In the records, find every line with the word "Switch" and copy it out.

-------------------------

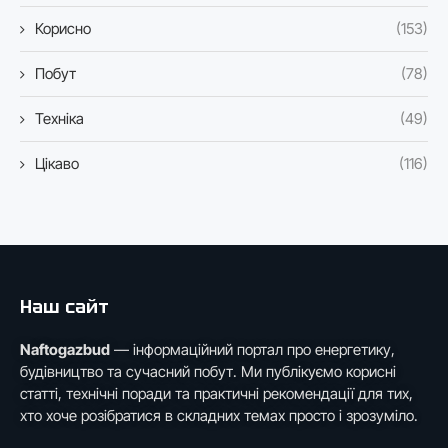
Корисно
(153)
Побут
(78)
Техніка
(49)
Цікаво
(116)
Наш сайт
Naftogazbud
— інформаційний портал про енергетику,
будівництво та сучасний побут. Ми публікуємо корисні
статті, технічні поради та практичні рекомендації для тих,
хто хоче розібратися в складних темах просто і зрозуміло.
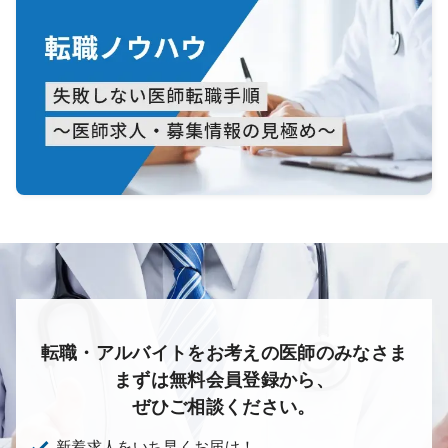
転職・アルバイトをお考えの医師のみなさま
まずは無料会員登録から、
ぜひご相談ください。
新着求人をいち早くお届け！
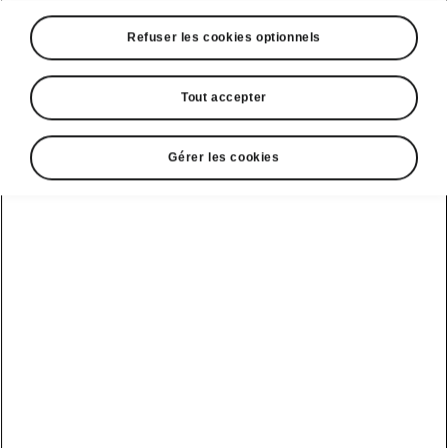
Refuser les cookies optionnels
Tout accepter
Gérer les cookies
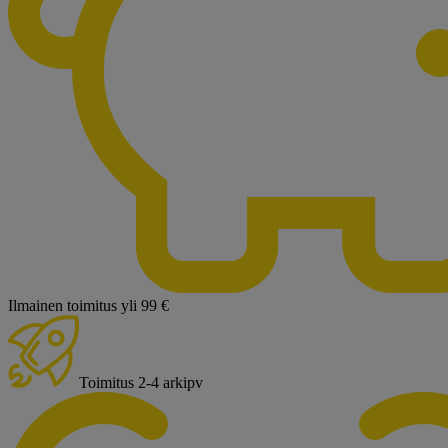
Ilmainen toimitus yli 99 €
Toimitus 2-4 arkipv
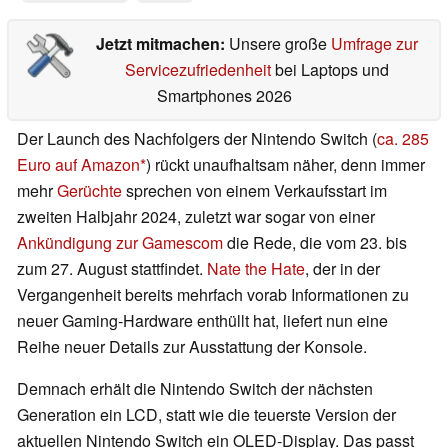
Jetzt mitmachen:
Unsere große
Umfrage zur
Servicezufriedenheit
bei Laptops und
Smartphones 2026
Der Launch des Nachfolgers der Nintendo Switch (
ca. 285
Euro auf Amazon
) rückt unaufhaltsam näher, denn immer
mehr
Gerüchte
sprechen von einem Verkaufsstart im
zweiten Halbjahr 2024, zuletzt war sogar von einer
Ankündigung zur Gamescom
die Rede, die vom 23. bis
zum 27. August stattfindet.
Nate the Hate
, der in der
Vergangenheit bereits mehrfach vorab Informationen zu
neuer Gaming-Hardware enthüllt hat, liefert nun eine
Reihe neuer Details zur Ausstattung der Konsole.
Demnach erhält die Nintendo Switch der nächsten
Generation ein LCD, statt wie die teuerste Version der
aktuellen Nintendo Switch ein OLED-Display. Das passt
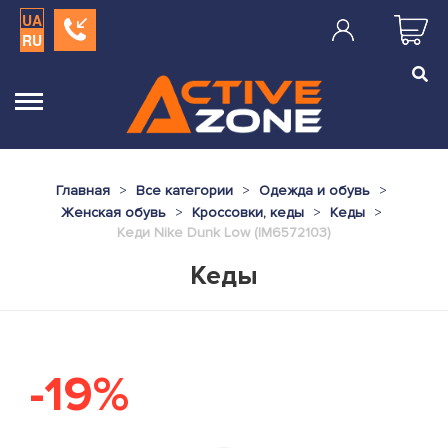
UA
RU
Главная
Все категории
Одежда и обувь
Женская обувь
Кроссовки, кеды
Кеды
Кеди Nike Dunk Low (IM6572103)
Кеды
-19%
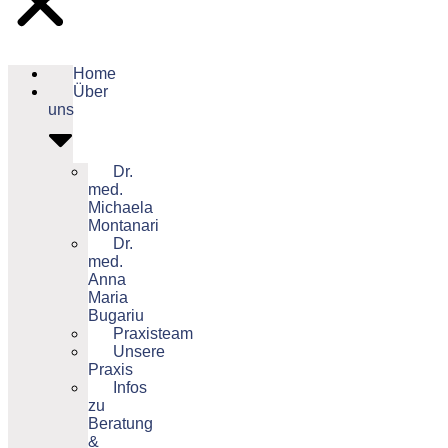
Home
Über
uns
Dr.
med.
Michaela
Montanari
Dr.
med.
Anna
Maria
Bugariu
Praxisteam
Unsere
Praxis
Infos
zu
Beratung
&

-------------------------

* Task solution *
Der Launch des Nachfolgers der Nintendo Switch (
Demnach erhält die Nintendo Switch der nächsten
aktuellen Nintendo Switch ein OLED-Display. Das passt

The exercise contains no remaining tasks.